═══ GIVEN INFORMATION

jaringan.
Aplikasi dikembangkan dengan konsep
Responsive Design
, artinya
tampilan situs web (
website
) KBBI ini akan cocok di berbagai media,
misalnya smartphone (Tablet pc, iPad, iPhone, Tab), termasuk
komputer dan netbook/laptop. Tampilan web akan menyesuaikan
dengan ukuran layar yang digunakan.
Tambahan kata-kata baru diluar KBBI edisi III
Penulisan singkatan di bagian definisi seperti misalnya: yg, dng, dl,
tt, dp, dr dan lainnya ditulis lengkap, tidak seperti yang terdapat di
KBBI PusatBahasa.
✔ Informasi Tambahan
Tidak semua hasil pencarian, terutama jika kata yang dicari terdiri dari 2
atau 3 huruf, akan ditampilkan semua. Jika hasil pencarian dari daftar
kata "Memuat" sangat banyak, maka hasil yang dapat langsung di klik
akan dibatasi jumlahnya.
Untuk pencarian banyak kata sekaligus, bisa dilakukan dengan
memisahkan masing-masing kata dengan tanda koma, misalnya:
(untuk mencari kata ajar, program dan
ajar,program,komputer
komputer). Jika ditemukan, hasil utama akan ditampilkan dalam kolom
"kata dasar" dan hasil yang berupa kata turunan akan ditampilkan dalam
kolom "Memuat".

══════
═══ GIVEN INFORMATION

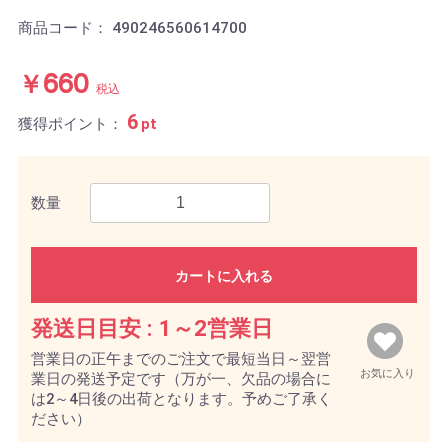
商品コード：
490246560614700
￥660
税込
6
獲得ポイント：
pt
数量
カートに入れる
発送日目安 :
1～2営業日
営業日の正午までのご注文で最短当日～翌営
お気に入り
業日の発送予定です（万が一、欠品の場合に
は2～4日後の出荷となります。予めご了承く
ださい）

══════

WORK INSTRUCTION: Report all lines of the data that include the word "ajar".

YOUR SOLUTION:
(untuk mencari kata ajar, program dan
ajar,program,komputer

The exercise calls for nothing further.